Venture capitalists are a step above angel funders: they invest large amounts (between 500 thousand and 5 million euros) and usually are more professionally organized in venture capital funds. A venture capital fund usually invests in early stage companies for a period between five and ten years in exchange for shares.
Startups are high risk investments, since there is no way to tell if they will be successful down the line. This means that it can be very difficult to correctly value your investment upfront. Early stage businesses have no track record of past performance yet, so there is no built up equity and revenue is low. In addition, it can take years before a business makes a profit. The majority of startups fail, so it is possible that you will lose your entire investment. But a successful startup can generate high returns on your investments.
The majority of startups fail, it’s possible that you’ll lose your investment.
Another risk is that a startup can have many shareholders. The upside of this is that the company does not overly rely on a handful of big investors. The downside, however, is that there are a lot of smaller shares. And if the company needs growth capital later down the line, the amount of shareholders can grow. As a result, your percentage of ownership can be diluted.
Luckily there are a few ways to manage the big risks of investing in startups. Firstly, you can use a delayed convertible loan that will turn into shares once a company proves to be successful. If the startup fails, you will get a payback plus interest for your loan. That way, not all will be lost. Another way to mitigate risk is by having a diversified portfolio. That means spreading your investments. Instead of putting all your eggs in one basket, make sure to distribute smaller amounts between different types of startups.
When you invest in startups, your main source of returns is usually not dividends. This is because startups will not make a profit for a while. Instead, your returns are based on capital gains from the increased value of your share. This means that you can sell your share for a higher value than what you invested at the start. For companies that go through an initial public offering (IPO), your return on investment can even be one thousand percent or more.
You can sell your shares once a company is sold or goes public on the stock exchange. This can take a long time and not all startups will even make it to this stage.
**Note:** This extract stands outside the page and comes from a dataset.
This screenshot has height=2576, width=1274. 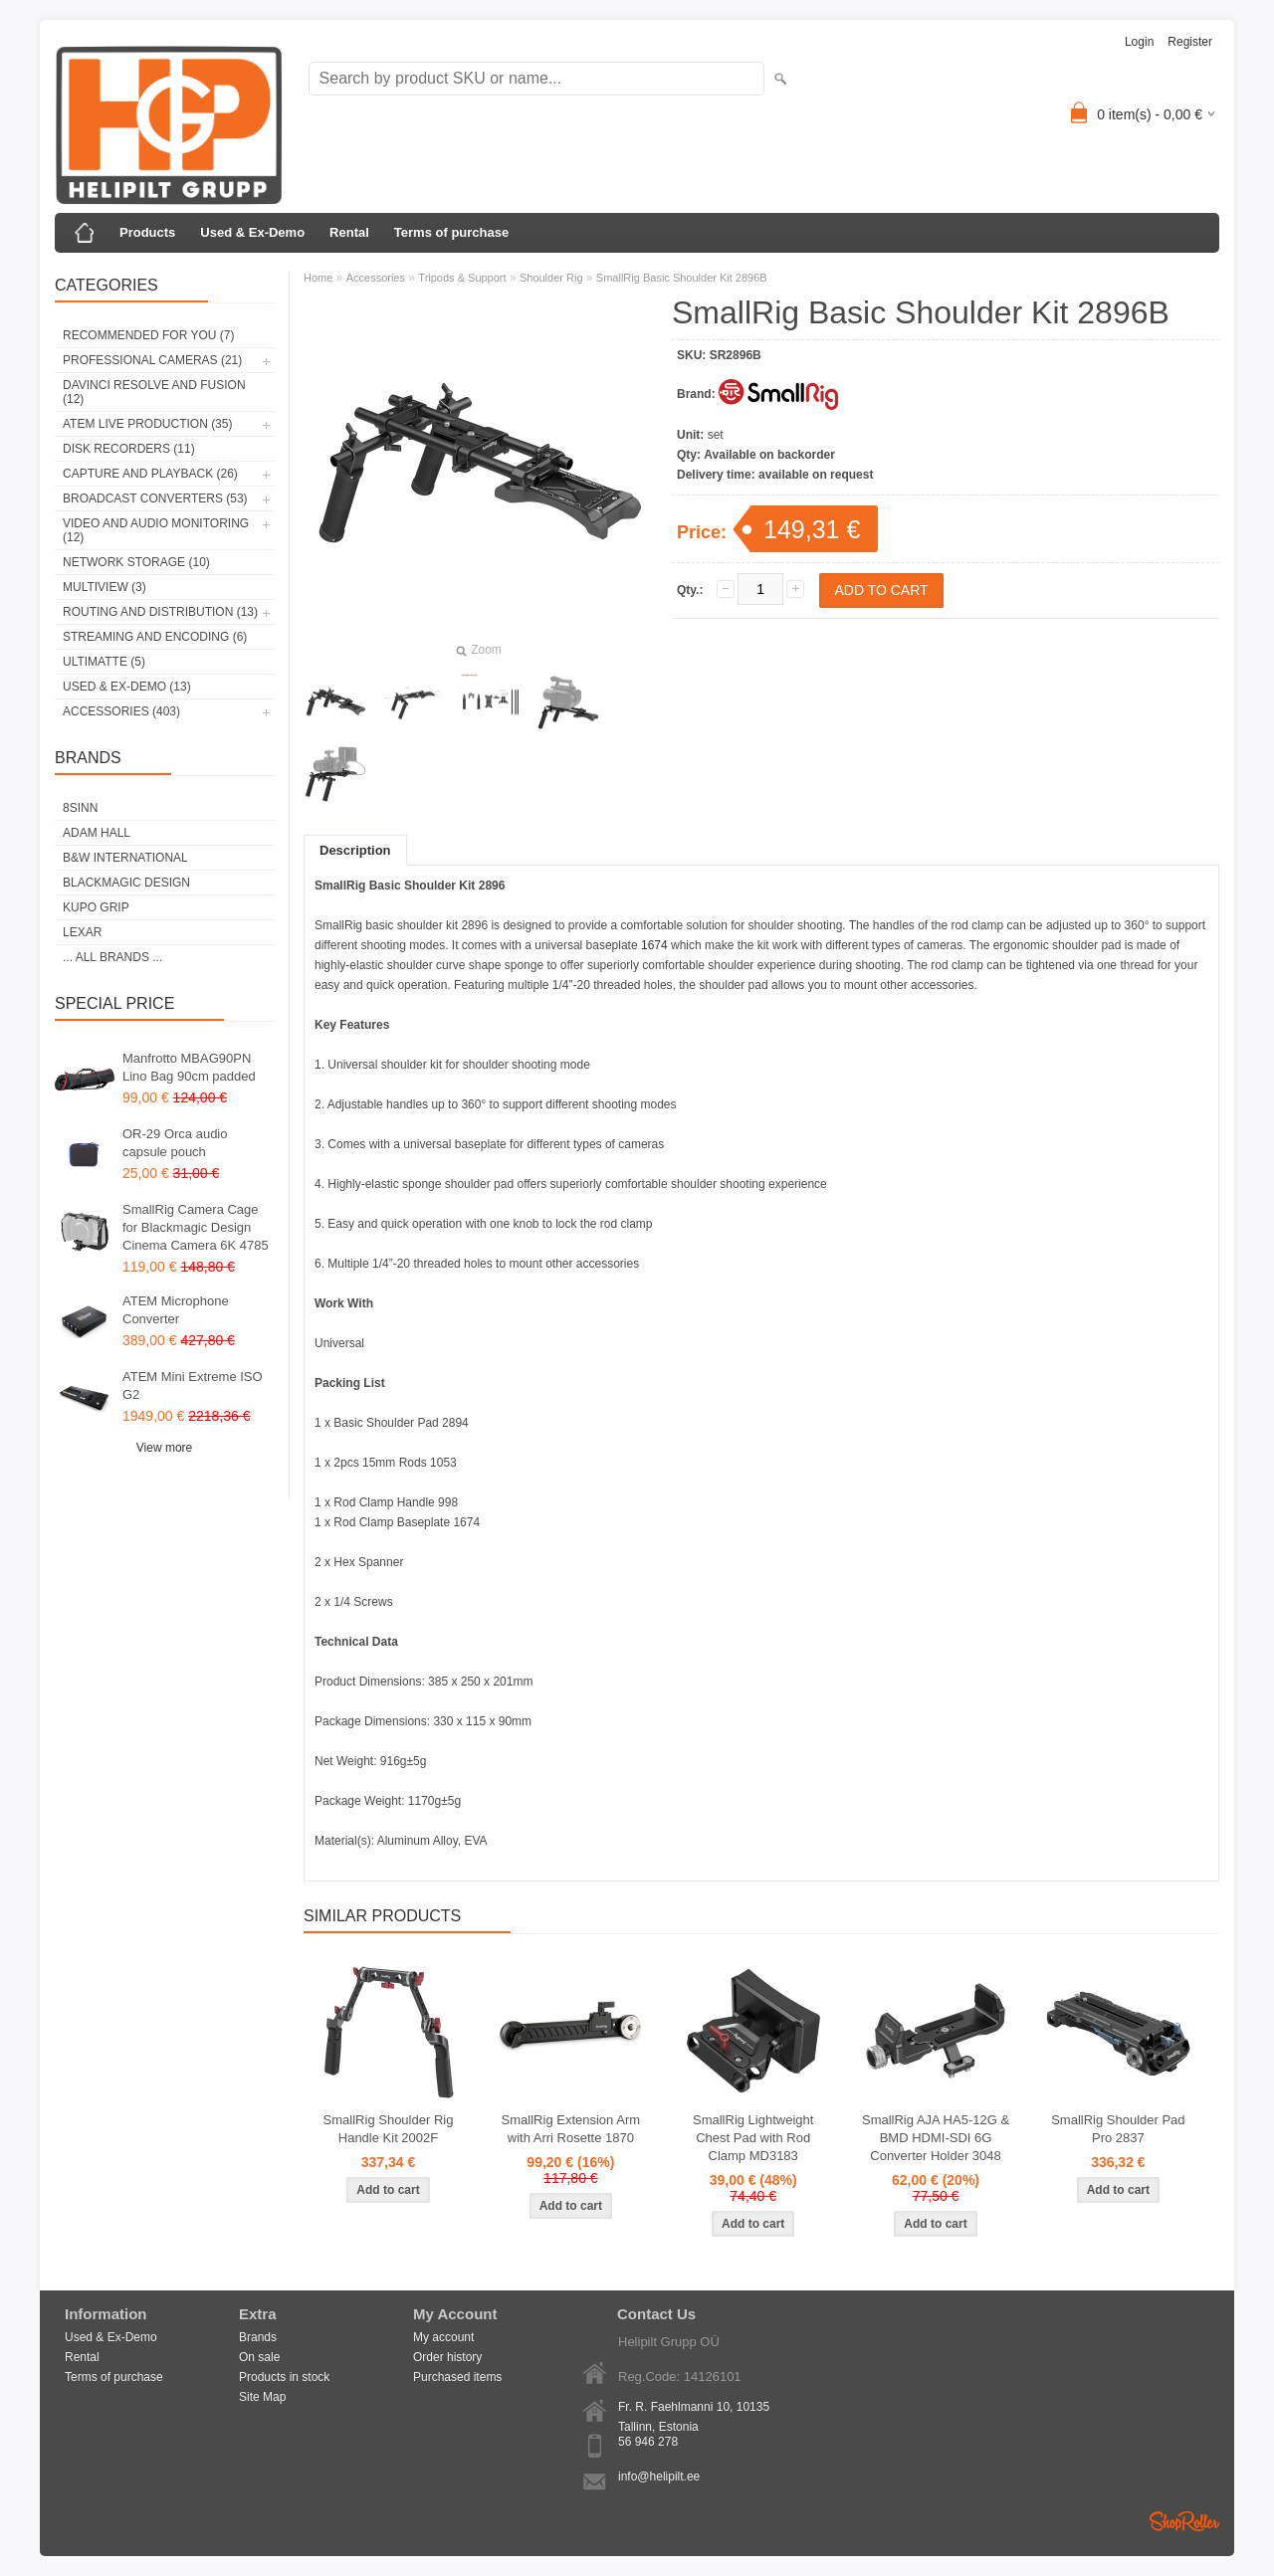 What do you see at coordinates (129, 449) in the screenshot?
I see `Disk Recorders (11)` at bounding box center [129, 449].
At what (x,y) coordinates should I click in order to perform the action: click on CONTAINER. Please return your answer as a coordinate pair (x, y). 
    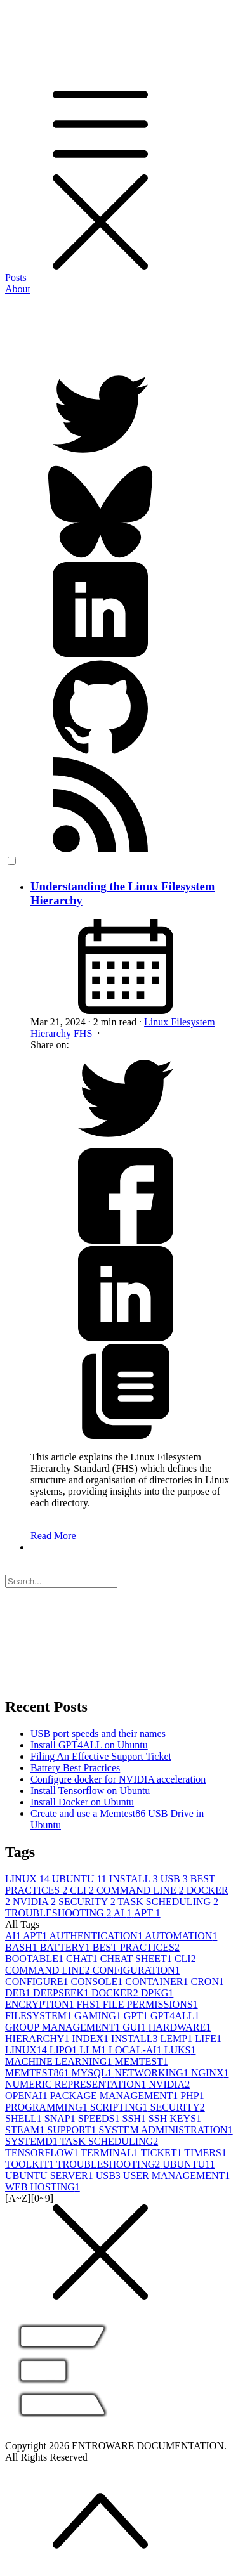     Looking at the image, I should click on (157, 1981).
Alternatively you can sell your stake on an equity crowdfunding platform that also offers reselling. Keep in mind that there may be platform-specific restrictions when reselling shares.
The investment horizon in startup investing is at least 5 years.
Lastly, funding a startup is a long-term investment. Entrepreneurs usually want to invest all the funds in their company and it takes time before they see results. This means that there will be no returns for at least a few years. The investment horizon is at least five years and sometimes longer.
Is investing in a startup suitable for you?
Because investing in a startup is a high risk investment, it is not for everyone. First time investors will usually not choose this type of investment. It is a great investment opportunity for investors with some experience. It is even better when you have knowledge of a certain industry or some entrepreneurial experience, because it can inform your startup investment decisions.
You will have to wait at least 5 years for your returns.
In addition, when you invest in startups you have to be okay with potentially not seeing any returns. And if you make a return, it will not be for at least five years. Therefore you are ideally a long-term investor with enough money to spend.